Ejaz vows to challenge intra-party poll clause


Nauman Tasleem April 12, 2010
Ejaz vows to challenge intra-party poll clause

LAHORE: Former president Ziaul Haq’s son Ejazul Haq, who is the chief of his own faction of the Pakistan Muslim League, has said he intends to challenge an 18th Amendment clause which exempts parties from holding internal polls.

Addressing a press conference here on Sunday, he rejected the renaming of the NWFP, and said it was an outrage against the people of the Hazara region.

He said in the uproar to delete General Ziaul Haq’s name, he recognised the voices of people, including that of Prime Minister Yousuf Raza Gilani, who had supported him during his tenure. He said according to article 58- 2(b), Gen Zia’s name was to be “automatically” removed from the Constitution after completion of his “five-year tenure in 1990”.

“The government is making the whole issue look like it has achieved something monumental,” he said. Stressing the need for reunifying the League, he said he would again meet PML-N chief Nawaz Sharif to discuss the matter.

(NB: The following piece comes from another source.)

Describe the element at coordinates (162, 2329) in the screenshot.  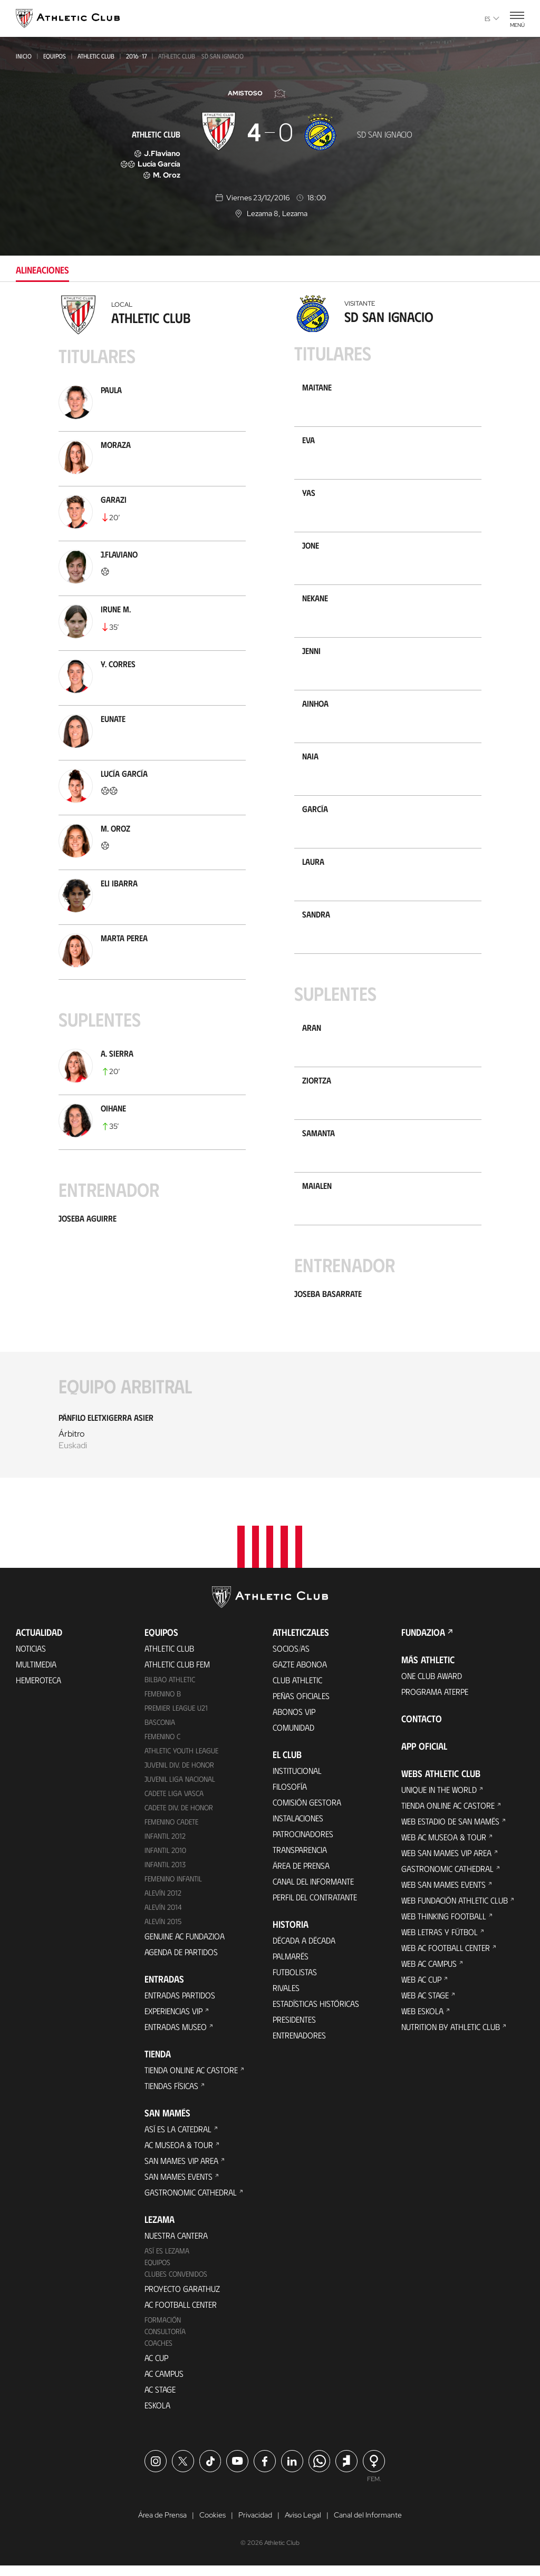
I see `Formación` at that location.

Criticising the government, he said it was politicians who were “so incompetent” they could not even … scrap clauses inserted in the Constitution by Gen Zia, because the changes introduced by him were “Islamic and enjoyed popular support”.

Ridiculing assertions that the imposition of martial law had been blocked forever, he said if they were so powerful, “why have they not been able to implement Article 6 just once” against any dictator.

He said that Zulfikar Ali Bhutto’s name should also be included among those who should be tried under Article 6 because he was “not only a civilian martial law administrator, but also served as a covering candidate for Gen Ayub Khan when he contested presidential election against the Quaidi- Azam’s sister Fatima Jinnah”.

Ejazul Haq said that if the government was serious in reopening the Bhutto murder case, the cases of Ahmed Khan Kasuri, Chaudhry Zahoor Elahi and Khwaja Mohammed Rafique should also be reopened.

He said the situation in Pakistan was “very much like Kyrgyzstan where everything changed within hours”.

He said that by naming the NWFP as Khyber Pakhtoonkhwa, the government had created reasons for ethnic strife, adding that this would lead to demands for separate provinces for “Seraikispeaking and Urdu-speaking people”.

Mr Haq said the government had “failed on all fronts”. Referring to his move to reunify Muslim League factions, Mr Haq said he had made a similar effort in 2004 and he believed that all factions “with a natural affinity to the ideals of the original Muslim League should re-merge”.

He said he was also “ready to meet the Chaudhrys (of Gujrat) if they stopped serving as the Pakistan Peoples Party’s B-team”.